▶ [Assignment]:
The listing that follows should be duplicated character for character.

▶ [Data extracts]:
________________

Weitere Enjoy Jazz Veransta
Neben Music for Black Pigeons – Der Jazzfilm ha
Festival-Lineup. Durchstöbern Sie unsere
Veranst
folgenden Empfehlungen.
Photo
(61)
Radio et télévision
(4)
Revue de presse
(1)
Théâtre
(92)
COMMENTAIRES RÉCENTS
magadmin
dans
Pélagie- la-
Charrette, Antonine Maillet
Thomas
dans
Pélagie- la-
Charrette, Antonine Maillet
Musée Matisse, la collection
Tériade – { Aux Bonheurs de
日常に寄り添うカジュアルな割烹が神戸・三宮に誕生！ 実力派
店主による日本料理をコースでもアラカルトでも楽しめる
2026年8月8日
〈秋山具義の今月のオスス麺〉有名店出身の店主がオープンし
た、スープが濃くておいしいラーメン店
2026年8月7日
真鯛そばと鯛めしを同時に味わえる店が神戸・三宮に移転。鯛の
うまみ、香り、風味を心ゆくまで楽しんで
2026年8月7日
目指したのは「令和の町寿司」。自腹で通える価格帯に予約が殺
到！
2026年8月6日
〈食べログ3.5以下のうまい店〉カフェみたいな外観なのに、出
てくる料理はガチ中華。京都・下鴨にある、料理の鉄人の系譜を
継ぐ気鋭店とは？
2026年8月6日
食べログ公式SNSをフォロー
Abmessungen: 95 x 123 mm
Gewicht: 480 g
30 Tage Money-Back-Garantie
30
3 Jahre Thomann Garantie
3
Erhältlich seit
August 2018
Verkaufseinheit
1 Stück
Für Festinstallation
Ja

________________

▶ [Output]:
Weitere Enjoy Jazz Veransta
Neben Music for Black Pigeons – Der Jazzfilm ha
Festival-Lineup. Durchstöbern Sie unsere
Veranst
folgenden Empfehlungen.
Photo
(61)
Radio et télévision
(4)
Revue de presse
(1)
Théâtre
(92)
COMMENTAIRES RÉCENTS
magadmin
dans
Pélagie- la-
Charrette, Antonine Maillet
Thomas
dans
Pélagie- la-
Charrette, Antonine Maillet
Musée Matisse, la collection
Tériade – { Aux Bonheurs de
日常に寄り添うカジュアルな割烹が神戸・三宮に誕生！ 実力派
店主による日本料理をコースでもアラカルトでも楽しめる
2026年8月8日
〈秋山具義の今月のオスス麺〉有名店出身の店主がオープンし
た、スープが濃くておいしいラーメン店
2026年8月7日
真鯛そばと鯛めしを同時に味わえる店が神戸・三宮に移転。鯛の
うまみ、香り、風味を心ゆくまで楽しんで
2026年8月7日
目指したのは「令和の町寿司」。自腹で通える価格帯に予約が殺
到！
2026年8月6日
〈食べログ3.5以下のうまい店〉カフェみたいな外観なのに、出
てくる料理はガチ中華。京都・下鴨にある、料理の鉄人の系譜を
継ぐ気鋭店とは？
2026年8月6日
食べログ公式SNSをフォロー
Abmessungen: 95 x 123 mm
Gewicht: 480 g
30 Tage Money-Back-Garantie
30
3 Jahre Thomann Garantie
3
Erhältlich seit
August 2018
Verkaufseinheit
1 Stück
Für Festinstallation
Ja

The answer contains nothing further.